--- START ---

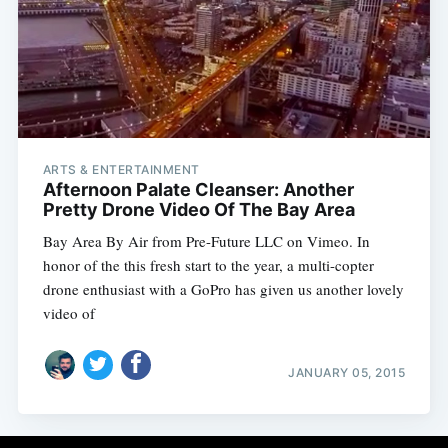
ARTS & ENTERTAINMENT
Afternoon Palate Cleanser: Another
Pretty Drone Video Of The Bay Area
Bay Area By Air from Pre-Future LLC on Vimeo. In
honor of the this fresh start to the year, a multi-copter
drone enthusiast with a GoPro has given us another lovely
video of
JANUARY 05, 2015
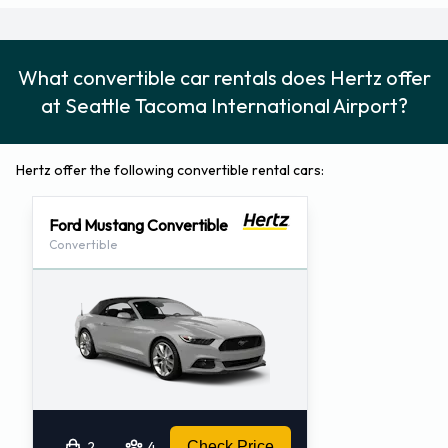
category. Most of the vehicles for hire can be arranged as a
Hertz one way hire (Hertz Rent-It-Here and Leave-It-There
service), which is convenient for passengers who will not be
What convertible car rentals does Hertz offer
returning to Seattle Tacoma Airport. One way hire services
at Seattle Tacoma International Airport?
may require an advanced reservation, and could have extra
charges.
Hertz offer the following convertible rental cars:
Contact Hertz at Seattle Tacoma International Airport for
all further car rental enquiries.
Ford Mustang Convertible
Address:
Convertible
Seattle Tacoma Airport
3150 South 160th Street
Seattle (Seattle), Washington 98158-1200
United States
Telephone Number: 206-248-1300
Fax Number: 206-835-4718
2
4
Check Price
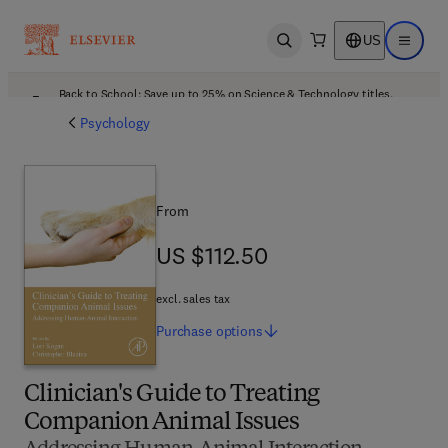
US
Open search
Open ma
Back to School: Save up to 25% on Science & Technology titles.
Offer details
Psychology
From
US $112.50
US $112.50
excl. sales tax
Purchase
options
Clinician's Guide to Treating
Companion Animal Issues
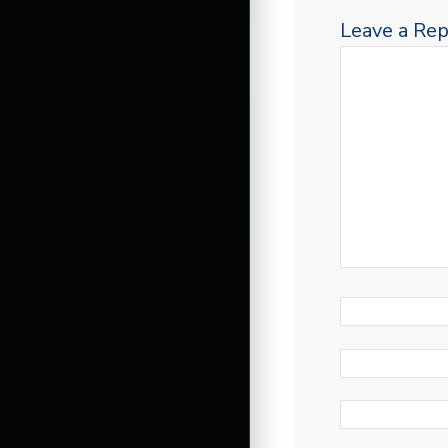
Leave a Rep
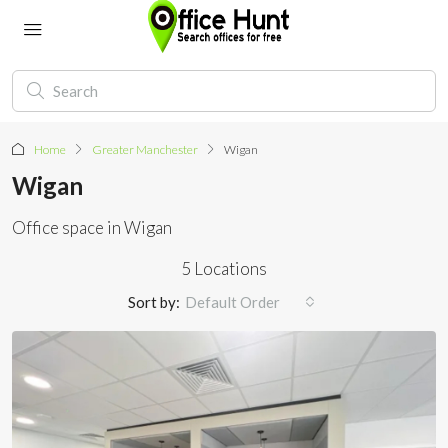
Home
Greater Manchester
Wigan
Wigan
Office space in Wigan
5 Locations
Sort by:
Default Order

--- END ---

### EXERCISE DIRECTIONS
I would like the data above transcribed exactly, with its pictures left out.

### RESPONSE FOR THIS EXERCISE
ARTS & ENTERTAINMENT
Afternoon Palate Cleanser: Another
Pretty Drone Video Of The Bay Area
Bay Area By Air from Pre-Future LLC on Vimeo. In
honor of the this fresh start to the year, a multi-copter
drone enthusiast with a GoPro has given us another lovely
video of
JANUARY 05, 2015
category. Most of the vehicles for hire can be arranged as a
Hertz one way hire (Hertz Rent-It-Here and Leave-It-There
service), which is convenient for passengers who will not be
What convertible car rentals does Hertz offer
returning to Seattle Tacoma Airport. One way hire services
at Seattle Tacoma International Airport?
may require an advanced reservation, and could have extra
charges.
Hertz offer the following convertible rental cars:
Contact Hertz at Seattle Tacoma International Airport for
all further car rental enquiries.
Ford Mustang Convertible
Address:
Convertible
Seattle Tacoma Airport
3150 South 160th Street
Seattle (Seattle), Washington 98158-1200
United States
Telephone Number: 206-248-1300
Fax Number: 206-835-4718
2
4
Check Price
US
Open search
Open ma
Back to School: Save up to 25% on Science & Technology titles.
Offer details
Psychology
From
US $112.50
US $112.50
excl. sales tax
Purchase
options
Clinician's Guide to Treating
Companion Animal Issues
Leave a Rep
Home
Greater Manchester
Wigan
Wigan
Office space in Wigan
5 Locations
Sort by:
Default Order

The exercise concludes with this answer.